揺らぐサムスン共和国:サムスングループお荷物の電装事業に薄日
国士舘大学経営学部客員教授 石田 賢
サムスン電子にとって電装事業は、半導体、5G(第5世代移動通信)、AI(人工知能)などの技術とのシナジー効果が期待され、サムスングループにとっても相乗効果を発揮しやすい事業分野とみられてきた。ところが期待に反して、サムスン電子そしてサムスングループからも電装事業の発展性に疑問符が付きつけられている。
2021年8月に発表された240兆ウォンの投資計画は、半導体とバイオにスポットがあたる内容であり、ここからは2018年の投資計画で有望事業として挙げられていたAI、ロボット、5G、電装事業などに本腰を入れるというメッセージが読み取れない。
5年前に李在鎔(イ・ジェヨン)副会長が、電装会社ハーマンを80億ドルで買収して以降、目立ったM&Aがないだけに、より一層ハーマンの事業展開に注目が集まっていた。
ここにきてハーマンに少し追い風が吹き始めたようである。
金融監督院電子公示システムによれば、ハーマンの2021年1-9月期の売上高7兆1,867億ウォン、営業利益3,743億ウォン、売上高営業利益率は5.2%と改善し(図表)、買収前の水準にはまだ及ばないものの、買収後としては最高の利益率を記録した。

ハーマンの売上高と営業利益の推移(単位:億ウォン)
資料 : 四半期報告書(2021.11.15)より作成
21年1-9月期に貢献したのはデジタルコクピット(インフォテインメント システム等を通して安全な運転環境を提供する電装部品)で、その生産量が501万台(前年同期比22.2%増)を記録し、デジタルコクピットの生産ラインの稼働率が78.8%に急上昇したことが、売り上げと収益改善に大きく貢献した。だがサムスン電子の売上高に占めるハーマンの比率は、今年1-9月基準でまだ3.5%にとどまる。
ハーマンの21年の業績は、デジタルコクピットの売れ行き好調とともに、ハーマンのぜい肉体質を改善してきた効果がようやく表れてきた結果といえる。サムスン電子はハーマン買収当時100社以上の従属会社を抱えていたが、現在までにそのうち40社以上を統合あるいは整理した。
昨年はハーマン・コネクテッドサービス米州法人、今年に入り英国のプレミアムオーディオ企業Arcana 、11月にはA&R Cambridgeヨーロッパ法人とハーマン・コネクテッドサービスヨーロッパ法人を相次いで清算した。
体質改善にスピードを出したことも、売り上げと利益に寄与したとはいえ、電装事業の経営効率を引き上げるための選択と集中はまだ道半ばである。

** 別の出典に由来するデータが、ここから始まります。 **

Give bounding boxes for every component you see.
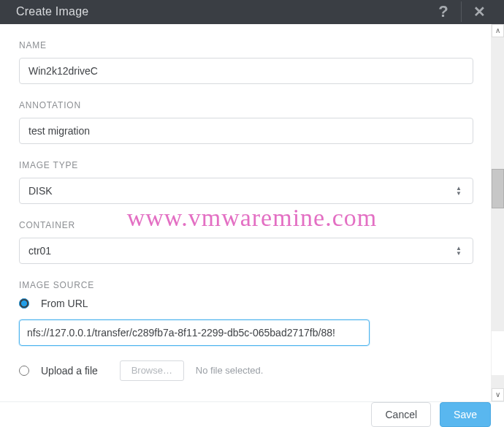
vertical-scrollbar[interactable]: ∧ ∨ bbox=[491, 24, 504, 401]
close-icon[interactable]: ✕ bbox=[466, 3, 492, 20]
scroll-down-arrow-icon[interactable]: ∨ bbox=[492, 388, 504, 401]
from-url-label[interactable]: From URL bbox=[41, 298, 88, 309]
scroll-track[interactable] bbox=[492, 37, 504, 388]
upload-status: No file selected. bbox=[196, 365, 264, 376]
save-button[interactable]: Save bbox=[440, 402, 491, 427]
image-type-label: IMAGE TYPE bbox=[19, 160, 473, 170]
field-image-type: IMAGE TYPE DISK ▲▼ bbox=[19, 160, 473, 204]
field-name: NAME bbox=[19, 40, 473, 84]
annotation-label: ANNOTATION bbox=[19, 100, 473, 110]
source-upload-row: Upload a file Browse… No file selected. bbox=[19, 360, 473, 381]
field-container: CONTAINER ctr01 ▲▼ bbox=[19, 220, 473, 264]
container-selected: ctr01 bbox=[28, 245, 454, 257]
field-annotation: ANNOTATION bbox=[19, 100, 473, 144]
caret-icon: ▲▼ bbox=[454, 186, 464, 196]
container-select[interactable]: ctr01 ▲▼ bbox=[19, 238, 473, 264]
caret-icon: ▲▼ bbox=[454, 246, 464, 256]
browse-button: Browse… bbox=[120, 360, 184, 381]
container-label: CONTAINER bbox=[19, 220, 473, 230]
dialog-header: Create Image ? ✕ bbox=[0, 0, 504, 24]
form-scroll-area: NAME ANNOTATION IMAGE TYPE DISK ▲▼ CONTA… bbox=[0, 24, 491, 401]
upload-label[interactable]: Upload a file bbox=[41, 365, 98, 377]
from-url-radio[interactable] bbox=[19, 298, 29, 309]
image-source-label: IMAGE SOURCE bbox=[19, 280, 473, 290]
cancel-button[interactable]: Cancel bbox=[371, 402, 431, 427]
create-image-dialog: Create Image ? ✕ NAME ANNOTATION IMAGE T… bbox=[0, 0, 504, 427]
dialog-footer: Cancel Save bbox=[0, 401, 504, 427]
name-input[interactable] bbox=[19, 58, 473, 84]
scroll-thumb[interactable] bbox=[492, 169, 504, 208]
scroll-gap bbox=[492, 331, 504, 375]
name-label: NAME bbox=[19, 40, 473, 50]
dialog-title: Create Image bbox=[16, 5, 430, 18]
from-url-input[interactable] bbox=[19, 320, 370, 346]
image-type-selected: DISK bbox=[28, 185, 454, 197]
source-from-url-row: From URL bbox=[19, 298, 473, 309]
upload-radio[interactable] bbox=[19, 366, 29, 376]
help-icon[interactable]: ? bbox=[430, 2, 457, 21]
header-separator bbox=[461, 1, 462, 22]
dialog-body: NAME ANNOTATION IMAGE TYPE DISK ▲▼ CONTA… bbox=[0, 24, 504, 401]
annotation-input[interactable] bbox=[19, 118, 473, 144]
field-image-source: IMAGE SOURCE From URL Upload a file Brow… bbox=[19, 280, 473, 381]
scroll-up-arrow-icon[interactable]: ∧ bbox=[492, 24, 504, 37]
image-type-select[interactable]: DISK ▲▼ bbox=[19, 178, 473, 204]
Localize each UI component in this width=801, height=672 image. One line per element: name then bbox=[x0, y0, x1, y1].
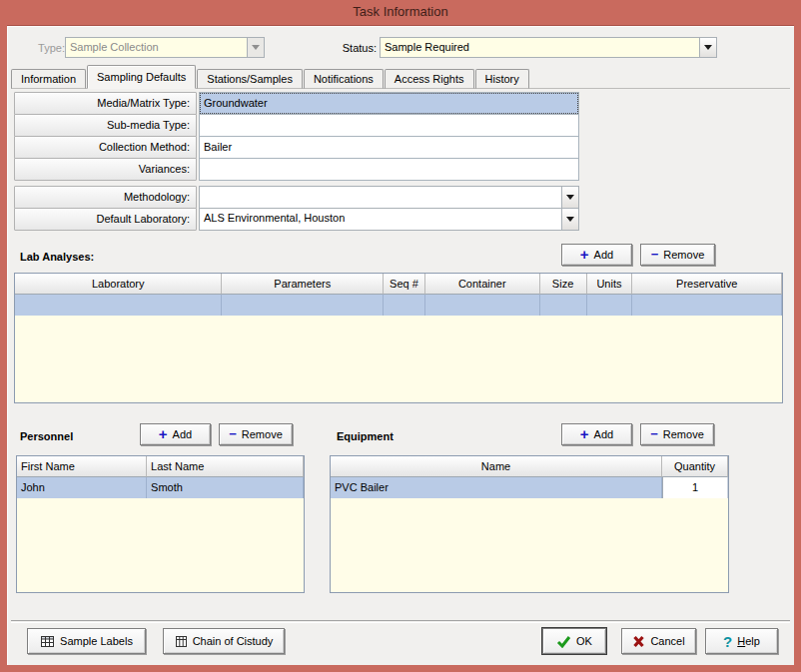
tab-information[interactable]: Information bbox=[11, 69, 86, 89]
personnel-title: Personnel bbox=[20, 429, 73, 443]
table-cell: John bbox=[17, 477, 147, 498]
chain-of-custody-button[interactable]: Chain of Cistudy bbox=[163, 628, 285, 654]
help-button[interactable]: ? Help bbox=[705, 628, 778, 654]
status-value: Sample Required bbox=[381, 38, 699, 57]
column-header-name: Name bbox=[331, 456, 662, 477]
type-value: Sample Collection bbox=[66, 38, 247, 57]
combo-value bbox=[200, 187, 561, 208]
combo-value: ALS Environmental, Houston bbox=[200, 209, 561, 230]
personnel-add-button[interactable]: + Add bbox=[140, 423, 211, 445]
table-columns-icon bbox=[175, 635, 188, 648]
form-row-label: Variances: bbox=[14, 158, 197, 181]
column-header-first-name: First Name bbox=[17, 456, 147, 477]
table-header-row: LaboratoryParametersSeq #ContainerSizeUn… bbox=[15, 274, 782, 295]
chevron-down-icon bbox=[247, 38, 264, 57]
tab-stations-samples[interactable]: Stations/Samples bbox=[197, 69, 303, 89]
column-header-quantity: Quantity bbox=[662, 456, 728, 477]
type-select: Sample Collection bbox=[65, 37, 265, 58]
default-laboratory-select[interactable]: ALS Environmental, Houston bbox=[199, 208, 579, 231]
table-cell bbox=[587, 295, 633, 316]
ok-button-label: OK bbox=[576, 635, 592, 647]
remove-button-label: Remove bbox=[663, 249, 704, 261]
table-cell bbox=[540, 295, 587, 316]
chevron-down-icon[interactable] bbox=[561, 187, 578, 208]
status-select[interactable]: Sample Required bbox=[380, 37, 717, 58]
personnel-remove-button[interactable]: − Remove bbox=[219, 423, 293, 445]
table-cell bbox=[425, 295, 540, 316]
form-row-methodology: Methodology: bbox=[14, 186, 579, 209]
form-row-media-matrix-type: Media/Matrix Type:Groundwater bbox=[14, 92, 579, 115]
column-header-seq: Seq # bbox=[384, 274, 425, 295]
form-row-collection-method: Collection Method:Bailer bbox=[14, 136, 579, 159]
red-x-icon bbox=[632, 635, 645, 648]
footer-separator bbox=[11, 620, 790, 622]
sample-labels-button[interactable]: Sample Labels bbox=[27, 628, 146, 654]
status-label: Status: bbox=[335, 40, 377, 56]
table-cell bbox=[15, 295, 222, 316]
minus-icon: − bbox=[229, 429, 237, 439]
task-information-dialog: Type: Sample Collection Status: Sample R… bbox=[7, 25, 794, 665]
table-cell: PVC Bailer bbox=[331, 477, 662, 498]
form-row-default-laboratory: Default Laboratory:ALS Environmental, Ho… bbox=[14, 208, 579, 231]
form-row-sub-media-type: Sub-media Type: bbox=[14, 114, 579, 137]
cancel-button[interactable]: Cancel bbox=[621, 628, 696, 654]
plus-icon: + bbox=[580, 429, 589, 439]
column-header-units: Units bbox=[587, 274, 633, 295]
chevron-down-icon[interactable] bbox=[699, 38, 716, 57]
personnel-table: First NameLast NameJohnSmoth bbox=[16, 455, 305, 593]
form-row-label: Collection Method: bbox=[14, 136, 197, 159]
window-title: Task Information bbox=[0, 0, 801, 25]
column-header-container: Container bbox=[425, 274, 540, 295]
equipment-table: NameQuantityPVC Bailer1 bbox=[330, 455, 729, 593]
table-cell bbox=[384, 295, 425, 316]
column-header-laboratory: Laboratory bbox=[15, 274, 222, 295]
table-grid-icon bbox=[40, 635, 55, 648]
equipment-remove-button[interactable]: − Remove bbox=[640, 423, 714, 445]
methodology-select[interactable] bbox=[199, 186, 579, 209]
sampling-defaults-dropdowns: Methodology:Default Laboratory:ALS Envir… bbox=[14, 186, 579, 231]
green-check-icon bbox=[556, 635, 571, 648]
ok-button[interactable]: OK bbox=[542, 628, 606, 654]
table-row[interactable]: PVC Bailer1 bbox=[331, 477, 728, 498]
form-row-label: Sub-media Type: bbox=[14, 114, 197, 137]
cancel-button-label: Cancel bbox=[650, 635, 684, 647]
equipment-add-button[interactable]: + Add bbox=[561, 423, 632, 445]
form-row-value[interactable] bbox=[199, 158, 579, 181]
equipment-title: Equipment bbox=[337, 429, 394, 443]
question-mark-icon: ? bbox=[723, 633, 732, 650]
remove-button-label: Remove bbox=[663, 428, 704, 440]
table-row[interactable] bbox=[15, 295, 782, 316]
help-button-label: Help bbox=[737, 635, 760, 647]
table-cell bbox=[632, 295, 782, 316]
minus-icon: − bbox=[650, 429, 658, 439]
tab-strip: InformationSampling DefaultsStations/Sam… bbox=[11, 65, 790, 89]
table-header-row: First NameLast Name bbox=[17, 456, 304, 477]
form-row-value[interactable]: Bailer bbox=[199, 136, 579, 159]
table-cell bbox=[222, 295, 384, 316]
chevron-down-icon[interactable] bbox=[561, 209, 578, 230]
form-row-label: Media/Matrix Type: bbox=[14, 92, 197, 115]
minus-icon: − bbox=[651, 250, 659, 260]
table-row[interactable]: JohnSmoth bbox=[17, 477, 304, 498]
lab-analyses-table: LaboratoryParametersSeq #ContainerSizeUn… bbox=[14, 273, 783, 403]
lab-analyses-remove-button[interactable]: − Remove bbox=[640, 244, 715, 266]
column-header-last-name: Last Name bbox=[147, 456, 304, 477]
tab-history[interactable]: History bbox=[475, 69, 529, 89]
add-button-label: Add bbox=[594, 249, 614, 261]
table-cell: Smoth bbox=[147, 477, 304, 498]
tab-access-rights[interactable]: Access Rights bbox=[385, 69, 474, 89]
form-row-value[interactable] bbox=[199, 114, 579, 137]
plus-icon: + bbox=[159, 429, 168, 439]
add-button-label: Add bbox=[173, 428, 193, 440]
column-header-parameters: Parameters bbox=[222, 274, 384, 295]
form-row-value[interactable]: Groundwater bbox=[199, 92, 579, 115]
lab-analyses-add-button[interactable]: + Add bbox=[561, 244, 632, 266]
tab-sampling-defaults[interactable]: Sampling Defaults bbox=[87, 65, 196, 89]
column-header-size: Size bbox=[540, 274, 587, 295]
tab-notifications[interactable]: Notifications bbox=[304, 69, 384, 89]
lab-analyses-title: Lab Analyses: bbox=[20, 250, 94, 264]
plus-icon: + bbox=[580, 250, 589, 260]
chain-of-custody-label: Chain of Cistudy bbox=[193, 635, 274, 647]
table-header-row: NameQuantity bbox=[331, 456, 728, 477]
remove-button-label: Remove bbox=[242, 428, 283, 440]
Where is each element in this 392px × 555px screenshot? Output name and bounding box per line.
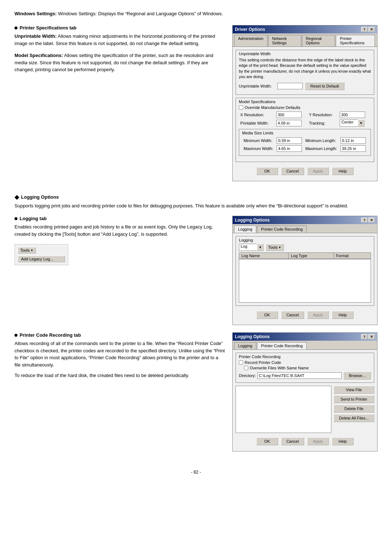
legacy-box: Tools ▼ Add Legacy Log... — [15, 244, 68, 265]
logging-tabs: Logging Printer Code Recording — [233, 224, 377, 233]
model-specs-table: X Resolution: Y Resolution: Printable Wi… — [239, 111, 371, 127]
pcr-row: Printer Code Recording tab Allows record… — [15, 332, 377, 451]
page-number: - 82 - — [191, 470, 201, 475]
unprintable-width-form-label: Unprintable Width: — [239, 84, 275, 88]
log-name-col: Log Name — [239, 253, 289, 259]
pcr-help-btn[interactable]: Help — [332, 437, 354, 445]
tab-printer-code-rec[interactable]: Printer Code Recording — [257, 342, 307, 349]
printer-specs-header: Printer Specifications tab — [15, 25, 225, 31]
top-line: Windows Settings: Windows Settings: Disp… — [15, 11, 377, 16]
bullet-dot-icon-3 — [15, 334, 17, 337]
tab-logging[interactable]: Logging — [234, 226, 256, 233]
driver-options-title: Driver Options — [235, 27, 265, 32]
tracking-dropdown[interactable]: Center ▼ — [340, 119, 369, 127]
driver-ok-btn[interactable]: OK — [256, 167, 278, 175]
titlebar-buttons: ? ✕ — [361, 27, 375, 32]
logging-group: Logging Log ▼ Tools ▼ — [236, 236, 374, 306]
media-size-table: Minimum Width: Minimum Length: Maximum W… — [242, 137, 368, 153]
min-width-label: Minimum Width: — [242, 137, 275, 145]
windows-settings-desc: Windows Settings: Displays the “Regional… — [58, 11, 223, 16]
reset-to-default-btn[interactable]: Reset to Default — [305, 82, 344, 90]
delete-all-btn[interactable]: Delete All Files... — [334, 414, 374, 422]
tools-btn-label: Tools — [268, 245, 278, 250]
log-type-col: Log Type — [289, 253, 334, 259]
logging-apply-btn[interactable]: Apply — [307, 311, 329, 319]
max-width-input[interactable] — [277, 145, 302, 152]
dir-input[interactable] — [257, 372, 342, 379]
delete-file-btn[interactable]: Delete File — [334, 405, 374, 413]
overwrite-checkbox-label: Overwrite Files With Same Name — [250, 366, 309, 370]
unprintable-width-label: Unprintable Width: — [15, 33, 57, 39]
logging-group-title: Logging — [239, 238, 371, 242]
logging-ok-btn[interactable]: OK — [256, 311, 278, 319]
unprintable-desc: This setting controls the distance from … — [239, 57, 371, 80]
logging-cancel-btn[interactable]: Cancel — [281, 311, 304, 319]
pcr-header: Printer Code Recording tab — [15, 332, 225, 338]
min-width-input[interactable] — [277, 137, 302, 144]
tools-btn[interactable]: Tools ▼ — [266, 244, 284, 251]
help-titlebar-btn[interactable]: ? — [361, 27, 368, 32]
record-checkbox-label: Record Printer Code — [245, 360, 281, 365]
max-length-label: Maximum Length: — [304, 145, 339, 153]
page-footer: - 82 - — [15, 470, 377, 475]
bullet-dot-icon — [15, 27, 17, 29]
pcr-group: Printer Code Recording Record Printer Co… — [236, 353, 374, 383]
send-to-printer-btn[interactable]: Send to Printer — [334, 395, 374, 403]
logging-close-btn[interactable]: ✕ — [368, 218, 375, 223]
tracking-arrow[interactable]: ▼ — [358, 119, 364, 127]
view-file-btn[interactable]: View File — [334, 386, 374, 394]
tab-printer-code-recording[interactable]: Printer Code Recording — [257, 226, 307, 233]
y-res-input[interactable] — [340, 112, 365, 118]
tab-network-settings[interactable]: Network Settings — [268, 35, 301, 46]
min-length-input[interactable] — [340, 137, 366, 144]
max-width-label: Maximum Width: — [242, 145, 275, 153]
driver-cancel-btn[interactable]: Cancel — [281, 167, 304, 175]
override-checkbox-row: Override Manufacturer Defaults — [239, 105, 371, 110]
driver-options-box: Driver Options ? ✕ Administration Networ… — [232, 25, 377, 181]
tab-logging-pcr[interactable]: Logging — [234, 342, 256, 349]
add-legacy-log-btn[interactable]: Add Legacy Log... — [18, 256, 65, 262]
media-size-title: Media Size Limits — [242, 131, 368, 135]
x-res-input[interactable] — [276, 112, 302, 118]
override-checkbox[interactable] — [239, 105, 243, 110]
logging-tab-title: Logging tab — [20, 216, 46, 221]
tools-arrow-icon: ▼ — [30, 249, 33, 252]
logging-titlebar: Logging Options ? ✕ — [233, 216, 377, 224]
unprintable-width-input[interactable] — [277, 83, 303, 89]
max-length-input[interactable] — [340, 145, 366, 152]
pcr-body: Printer Code Recording Record Printer Co… — [233, 350, 377, 451]
y-res-label: Y Resolution: — [307, 111, 338, 119]
pcr-dialog: Logging Options ? ✕ Logging Printer Code… — [232, 332, 377, 451]
driver-apply-btn[interactable]: Apply — [307, 167, 329, 175]
logging-btn-bar: OK Cancel Apply Help — [236, 309, 374, 322]
pcr-apply-btn[interactable]: Apply — [307, 437, 329, 445]
tools-label: Tools — [20, 248, 30, 252]
pcr-cancel-btn[interactable]: Cancel — [281, 437, 304, 445]
overwrite-checkbox[interactable] — [244, 366, 248, 370]
printable-width-input[interactable] — [276, 120, 302, 126]
file-list-area — [236, 386, 331, 433]
tab-administration[interactable]: Administration — [234, 35, 268, 46]
tab-regional-options[interactable]: Regional Options — [302, 35, 335, 46]
tools-dropdown-btn[interactable]: Tools ▼ — [18, 247, 36, 254]
pcr-help-titlebar-btn[interactable]: ? — [361, 334, 368, 339]
model-specs-group-title: Model Specifications — [239, 100, 371, 104]
logging-body: Logging Log ▼ Tools ▼ — [233, 233, 377, 325]
driver-help-btn[interactable]: Help — [332, 167, 354, 175]
logging-help-btn[interactable]: ? — [361, 218, 368, 223]
browse-btn[interactable]: Browse... — [343, 372, 371, 380]
min-length-label: Minimum Length: — [304, 137, 339, 145]
log-dropdown[interactable]: Log ▼ — [239, 244, 264, 251]
logging-tab-header: Logging tab — [15, 216, 225, 221]
logging-help-btn2[interactable]: Help — [332, 311, 354, 319]
logging-title: Logging Options — [235, 218, 270, 223]
record-printer-code-checkbox[interactable] — [239, 360, 243, 365]
close-titlebar-btn[interactable]: ✕ — [368, 27, 375, 32]
dir-label: Directory: — [239, 373, 256, 378]
log-arrow-icon[interactable]: ▼ — [257, 244, 264, 251]
pcr-dialog-box: Logging Options ? ✕ Logging Printer Code… — [232, 332, 377, 451]
file-panel: View File Send to Printer Delete File De… — [236, 386, 374, 433]
tab-printer-specifications[interactable]: Printer Specifications — [336, 35, 375, 46]
pcr-ok-btn[interactable]: OK — [256, 437, 278, 445]
pcr-close-btn[interactable]: ✕ — [368, 334, 375, 339]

デジタルコクピットは5GやIoT(モノのインターネット)との連携による革新的かつ本格的な新製品が開発されるまでには、相当な時間を要することもあり、ハーマンの今後の事業展開には不安がつきまとう。その最大の要因は、世界的な車両用半導体の供給不足が2022年末まで長期化した場合であり、その時、完成車縮小の影響は避けられず、デジタルコクピット、テレマティックス(車両無線インターネットサービス)、カーオーディオなどの電装事業全体にマイナス要因として作用するとみられる。
サムスン電子はメモリー半導体など少品種大量生産を得意としているが、顧客のニーズに応じなければならない多品種少量生産の車両用半導体を不得意としている。自動車には数多くのセンサや制御部品が入るため、自動車メーカーが求める車両用半導体は微調整を繰り返す多品種少量生産になる。
自動車メーカーからの受注が決まったとしても、細部にわたるやり取りから生産工程を準備するまでに、数か月からケースによっては1年以上の時間がかかる。これはサムスン電子のこれまでの成長を支えてきたビジネスモデルとは真逆な経営体質への転換が求められている。
加えて自動車産業には人命にかかわることから、安全性・高品質が求められる。車両用半導体を事業として成功させることの難しさは、自動車会社から25年の品質保証を求められ、生産工程の準備から事業として軌道に乗るまでに長時間かかるだけに、その間のリスクを織り込むと、十分な収益性をあらかじめ期待することができない。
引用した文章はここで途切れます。